§ EXERCISE: Begin with the first line of the entries below. Copy each line exactly, stopping after the one that contains "Task: Click on the Contact".

§ RECORDS:
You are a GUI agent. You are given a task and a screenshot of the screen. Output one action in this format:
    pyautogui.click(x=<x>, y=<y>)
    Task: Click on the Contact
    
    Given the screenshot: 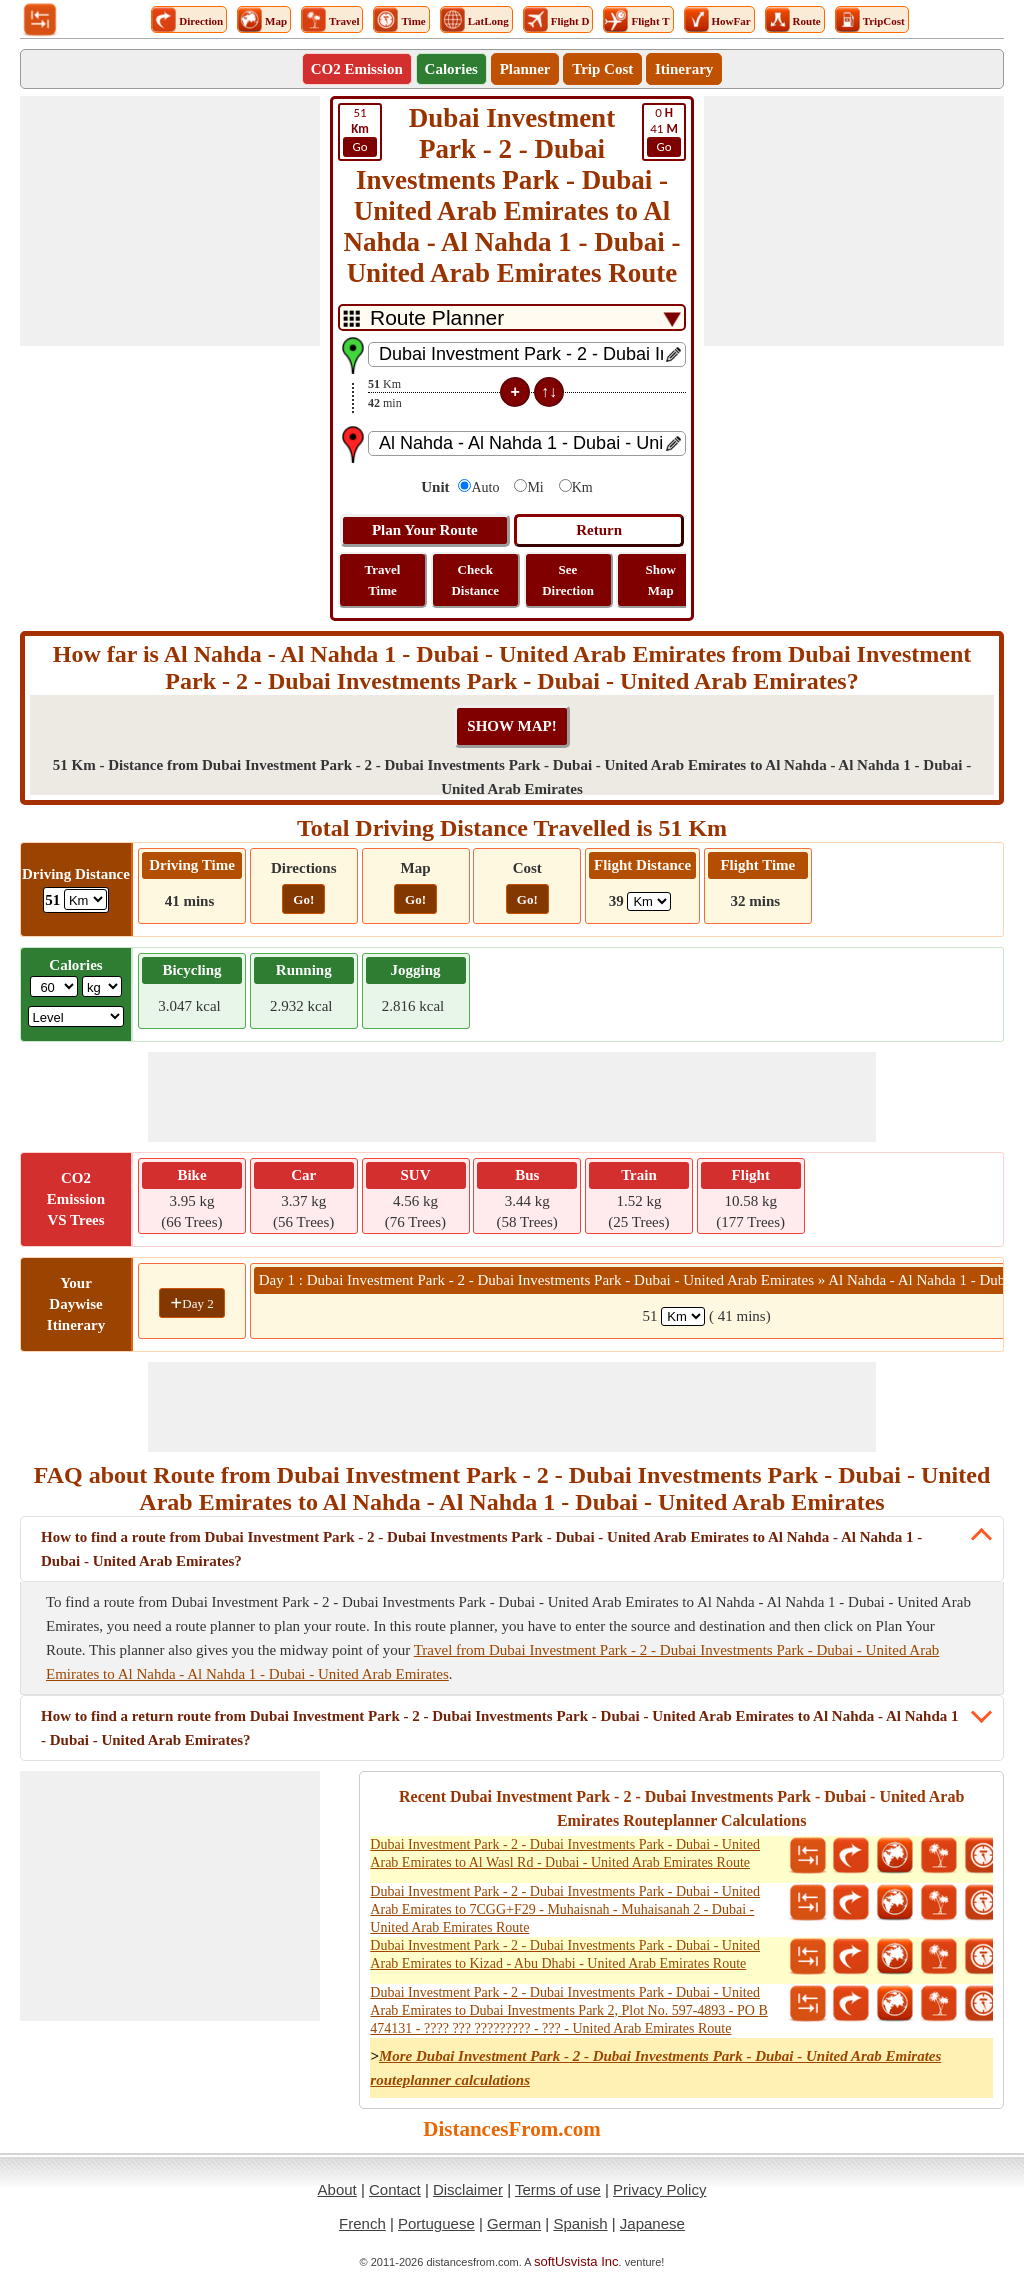 What is the action you would take?
    pyautogui.click(x=395, y=2189)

§ RESULT BELOW:
You are a GUI agent. You are given a task and a screenshot of the screen. Output one action in this format:
    pyautogui.click(x=<x>, y=<y>)
    Task: Click on the Contact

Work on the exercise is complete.